Within the listing that follows, reproduce exactly the lines starting at the line with "You'll regret it" and ending at the line with "Служба поддержки", inclusive, and only those. Pictures are dropped.

* * * * * * * * *

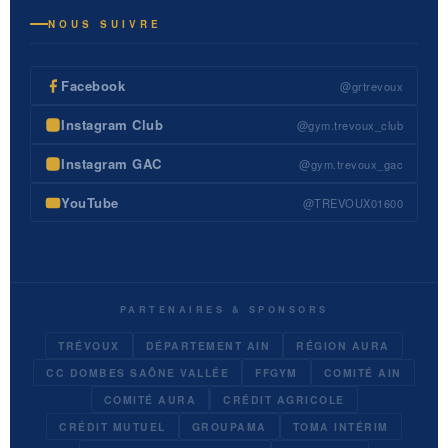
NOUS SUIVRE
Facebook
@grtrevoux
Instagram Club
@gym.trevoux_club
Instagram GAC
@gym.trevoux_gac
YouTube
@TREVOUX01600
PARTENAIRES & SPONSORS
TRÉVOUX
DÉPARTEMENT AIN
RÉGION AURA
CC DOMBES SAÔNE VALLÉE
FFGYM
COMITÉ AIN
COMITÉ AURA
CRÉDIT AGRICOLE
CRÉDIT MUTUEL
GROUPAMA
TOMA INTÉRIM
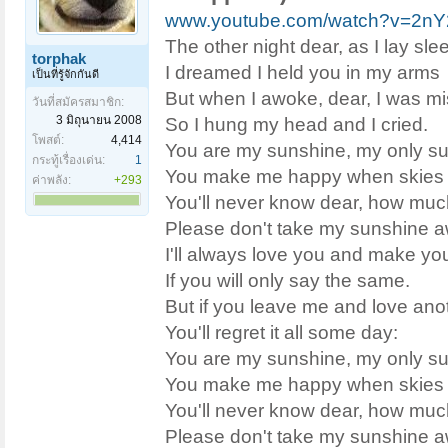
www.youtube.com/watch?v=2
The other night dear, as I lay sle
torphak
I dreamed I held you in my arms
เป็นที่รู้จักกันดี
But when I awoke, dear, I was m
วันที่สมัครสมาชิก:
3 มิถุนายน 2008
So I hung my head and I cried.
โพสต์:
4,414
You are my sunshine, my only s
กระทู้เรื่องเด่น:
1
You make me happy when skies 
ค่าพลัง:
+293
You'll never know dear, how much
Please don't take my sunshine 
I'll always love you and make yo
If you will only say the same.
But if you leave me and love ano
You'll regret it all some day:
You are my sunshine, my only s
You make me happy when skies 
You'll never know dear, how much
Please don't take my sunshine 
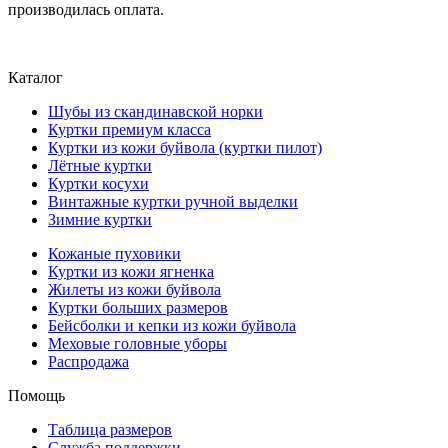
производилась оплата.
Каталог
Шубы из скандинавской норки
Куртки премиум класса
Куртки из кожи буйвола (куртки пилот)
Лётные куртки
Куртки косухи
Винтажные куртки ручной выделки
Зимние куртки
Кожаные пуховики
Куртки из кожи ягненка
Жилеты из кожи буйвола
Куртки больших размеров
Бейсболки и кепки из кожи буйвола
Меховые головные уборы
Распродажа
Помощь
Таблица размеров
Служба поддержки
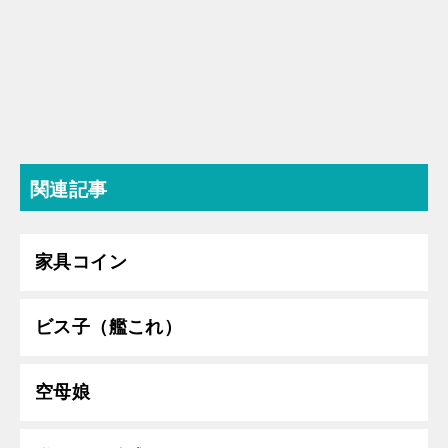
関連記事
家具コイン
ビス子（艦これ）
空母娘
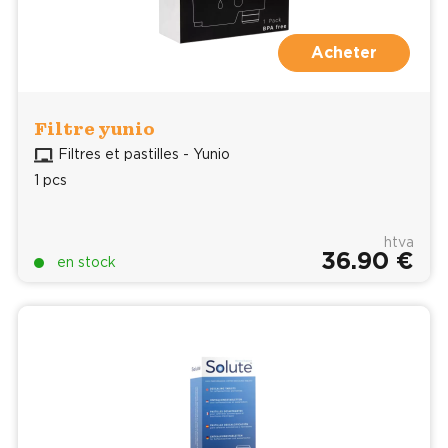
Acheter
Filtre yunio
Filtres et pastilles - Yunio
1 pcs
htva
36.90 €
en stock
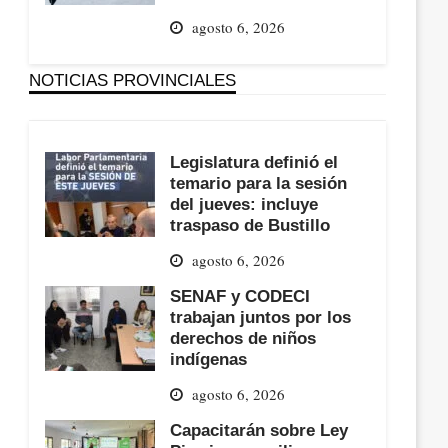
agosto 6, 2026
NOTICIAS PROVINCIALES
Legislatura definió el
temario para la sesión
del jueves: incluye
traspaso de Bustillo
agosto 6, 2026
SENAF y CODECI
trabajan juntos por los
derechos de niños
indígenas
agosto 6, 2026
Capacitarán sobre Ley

* * * * * * * * *

RESULT BELOW:
You'll regret it all some day:
You are my sunshine, my only s
You make me happy when skies 
You'll never know dear, how much
Please don't take my sunshine 
производилась оплата.
Каталог
Шубы из скандинавской норки
Куртки премиум класса
Куртки из кожи буйвола (куртки пилот)
Лётные куртки
Куртки косухи
Винтажные куртки ручной выделки
Зимние куртки
Кожаные пуховики
Куртки из кожи ягненка
Жилеты из кожи буйвола
Куртки больших размеров
Бейсболки и кепки из кожи буйвола
Меховые головные уборы
Распродажа
Помощь
Таблица размеров
Служба поддержки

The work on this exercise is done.